▶ **Items from a data source**:
++++++
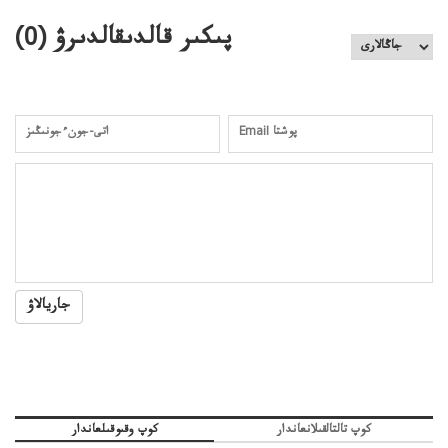
پىكىر قالدىقالدىرۋ (
0
)
جاريالاۋ
كوپ تالتالقىلانعاندار
كوپ وقىوقىلعاندار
++++++
▶ **PROBLEM**:
In the copy, every entry appears exactly as written above and no picture appears.

▶ **RESPONSE TO THE TASK**:
پىكىر قالدىقالدىرۋ (
0
)
جاريالاۋ
كوپ تالتالقىلانعاندار
كوپ وقىوقىلعاندار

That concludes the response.